= WHAT IS EXPECTED =
The lines needed run from the one that contains "and my eyes getting runny" through the end of the material below, both included; write them out exactly, with no pictures.

= DATA IN THIS EXERCISE =
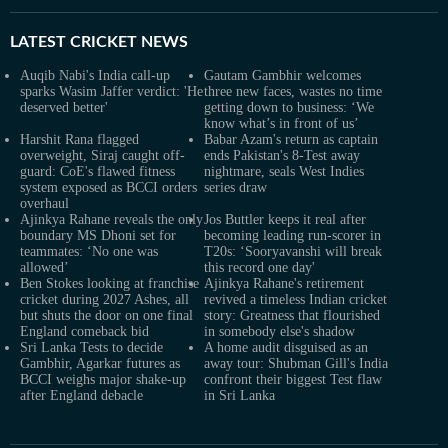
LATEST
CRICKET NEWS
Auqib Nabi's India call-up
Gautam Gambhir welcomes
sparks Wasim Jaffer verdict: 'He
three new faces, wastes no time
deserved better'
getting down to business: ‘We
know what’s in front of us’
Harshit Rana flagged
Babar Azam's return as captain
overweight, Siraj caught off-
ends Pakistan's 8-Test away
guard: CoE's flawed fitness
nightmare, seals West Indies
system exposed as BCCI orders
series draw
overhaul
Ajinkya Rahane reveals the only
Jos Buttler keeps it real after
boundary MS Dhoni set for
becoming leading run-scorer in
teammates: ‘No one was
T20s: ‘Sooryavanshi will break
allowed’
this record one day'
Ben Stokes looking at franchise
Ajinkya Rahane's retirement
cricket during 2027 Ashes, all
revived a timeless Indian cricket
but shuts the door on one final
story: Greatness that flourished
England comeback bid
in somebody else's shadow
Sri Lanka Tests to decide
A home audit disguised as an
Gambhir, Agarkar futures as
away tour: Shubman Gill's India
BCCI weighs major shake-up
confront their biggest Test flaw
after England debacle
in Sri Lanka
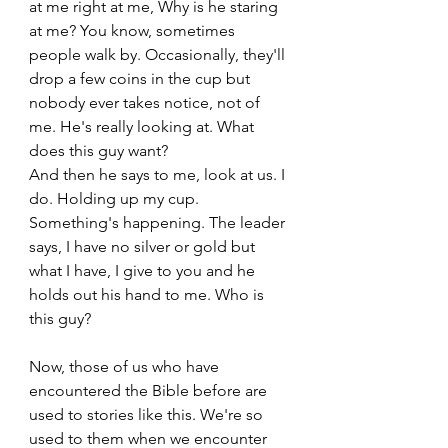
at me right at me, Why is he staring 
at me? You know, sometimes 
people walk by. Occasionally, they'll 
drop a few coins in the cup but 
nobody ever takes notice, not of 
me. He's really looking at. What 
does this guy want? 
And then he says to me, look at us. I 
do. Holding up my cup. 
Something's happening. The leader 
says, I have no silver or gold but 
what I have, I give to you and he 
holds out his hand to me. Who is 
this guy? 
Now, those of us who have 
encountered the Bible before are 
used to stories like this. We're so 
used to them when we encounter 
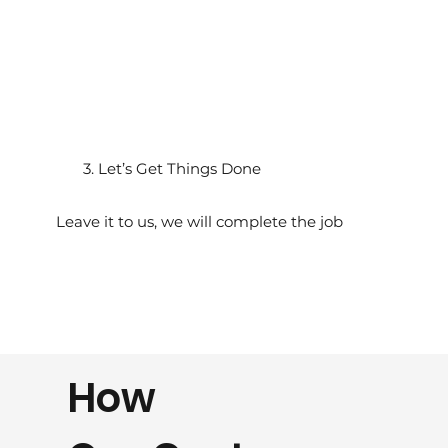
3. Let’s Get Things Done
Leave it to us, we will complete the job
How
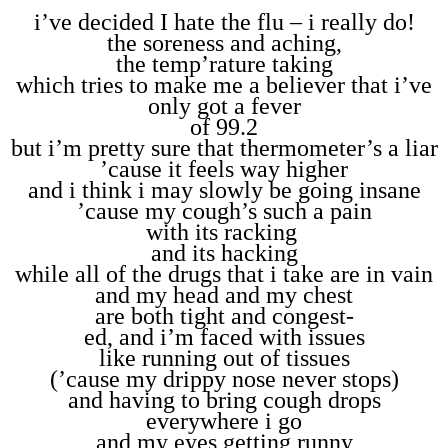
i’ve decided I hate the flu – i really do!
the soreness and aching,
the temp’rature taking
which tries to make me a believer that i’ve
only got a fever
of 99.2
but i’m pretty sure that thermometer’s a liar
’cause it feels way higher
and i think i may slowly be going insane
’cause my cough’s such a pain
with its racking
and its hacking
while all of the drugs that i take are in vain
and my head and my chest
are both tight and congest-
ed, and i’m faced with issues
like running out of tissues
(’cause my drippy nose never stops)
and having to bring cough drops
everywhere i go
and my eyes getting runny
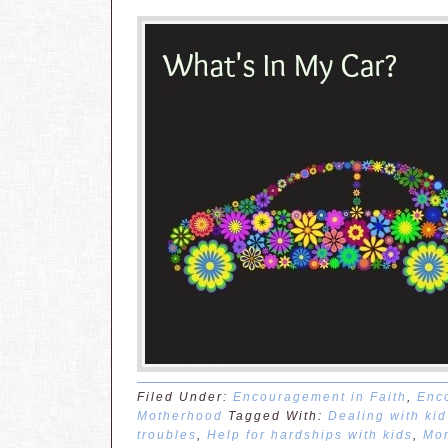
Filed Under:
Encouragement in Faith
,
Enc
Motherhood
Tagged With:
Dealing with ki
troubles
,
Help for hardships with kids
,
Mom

= ANSWER SPACE =
and my eyes getting runny
Filed Under:
Encouragement in Faith
,
Enc
Motherhood
Tagged With:
Dealing with ki
troubles
,
Help for hardships with kids
,
Mom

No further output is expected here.